Декаданс в силу своей уникальной особенности становится явлением международным и более того, что мы можем заметить теперь ---вневременным. О чём говорит нам постмодернизм -- о той же исчерпанности бытия, которая выражается сейчас в отсутствии надежды на создание качественно новых идей и форм в искусстве. «Нет ничего нового под солнцем» -- вторят новые екклезиасты ветхозаветному прародителю и предлагают остаться детьми, избрав своим главным методом -- игру, ведь «во многой мудрости много печали» [3, 618]. Здесь кроется главное отличие современного «декаданса» от подлинного, исконного -- декаденты рубежа веков готовы были проститься с жизнью, ради получения Нового Знания, они отправлялись в путь, пускай даже он приведёт на самое дно: главное -- утолить жажду. В постмодернизме поиск Истины превращается в имитацию поиска, а страдания осиротевшей души -- в фарс. Литературу творит не огонь, а холодное безумие карнавала. Но всё же постмодернизм -- это та же эпоха «сна уставшей культуры» и тоже, хочется верить, мнит себя предшествующей пробуждению.

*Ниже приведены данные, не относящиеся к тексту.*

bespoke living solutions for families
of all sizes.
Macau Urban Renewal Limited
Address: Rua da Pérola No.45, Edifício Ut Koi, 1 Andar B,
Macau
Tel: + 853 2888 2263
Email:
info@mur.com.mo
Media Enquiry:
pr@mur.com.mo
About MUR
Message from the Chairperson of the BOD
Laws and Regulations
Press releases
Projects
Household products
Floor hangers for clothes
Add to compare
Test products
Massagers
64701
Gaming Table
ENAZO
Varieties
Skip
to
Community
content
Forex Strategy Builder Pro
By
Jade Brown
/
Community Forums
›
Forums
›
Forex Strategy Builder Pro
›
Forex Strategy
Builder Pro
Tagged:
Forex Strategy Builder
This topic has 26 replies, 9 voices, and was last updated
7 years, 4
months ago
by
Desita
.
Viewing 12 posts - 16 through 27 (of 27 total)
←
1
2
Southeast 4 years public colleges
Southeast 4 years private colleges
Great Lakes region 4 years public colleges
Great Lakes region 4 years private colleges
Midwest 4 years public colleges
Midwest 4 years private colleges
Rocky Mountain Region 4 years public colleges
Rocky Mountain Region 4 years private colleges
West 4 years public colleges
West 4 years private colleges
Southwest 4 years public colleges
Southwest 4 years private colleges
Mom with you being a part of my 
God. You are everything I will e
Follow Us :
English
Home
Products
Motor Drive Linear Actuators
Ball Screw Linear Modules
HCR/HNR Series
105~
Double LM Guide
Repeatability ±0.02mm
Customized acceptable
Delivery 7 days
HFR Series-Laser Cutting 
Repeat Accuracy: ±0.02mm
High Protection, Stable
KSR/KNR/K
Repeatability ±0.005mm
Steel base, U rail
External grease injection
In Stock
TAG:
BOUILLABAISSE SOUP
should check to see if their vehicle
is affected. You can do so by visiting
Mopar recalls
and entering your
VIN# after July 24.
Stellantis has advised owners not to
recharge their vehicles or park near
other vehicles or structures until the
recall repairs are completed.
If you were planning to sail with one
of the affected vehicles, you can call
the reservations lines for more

Если мы после модернизма можем говорить о постмодернизме, то почему нельзя говорить и о постдекадансе -- как особом стиле и настроении современной литературы? Это поможет нам избежать путаницы и лишних споров при размышлении о литературе нашего времени, ведь постмодернизм отличается от постдекаданса так же, как декаданс от символизма: не каждое постмодернистское произведение обязательно постдекадентское. Привычно ругать произведение, в котором градус мрака предельно завышен: не приветствуется творчество неонатуралистов Юрия Мамлеева и Владимира Сорокина, опасения вызывают драмы Людмилы Петрушевской и Николая Коляды, опасным пессимистом и порнографом объявляется Мишель Уэльбек складывается такое впечатление, что от литературы ждут только прямой пропаганды счастья, забывая, что истинная радость невозможна без познания печали, и что часто необходимо потрясение, чтобы открыть наконец праздничный лик бытия. На наш взгляд, творчество перечисленных писателей обладает тем зарядом страсти, которым обладали произведения ранних декадентов, а значит -- они способны раньше вывести читателя и век из печали. Опасны и упадочны другие -- унылые и пустые произведения -- их в постмодернизме тоже довольно, но речь не о них.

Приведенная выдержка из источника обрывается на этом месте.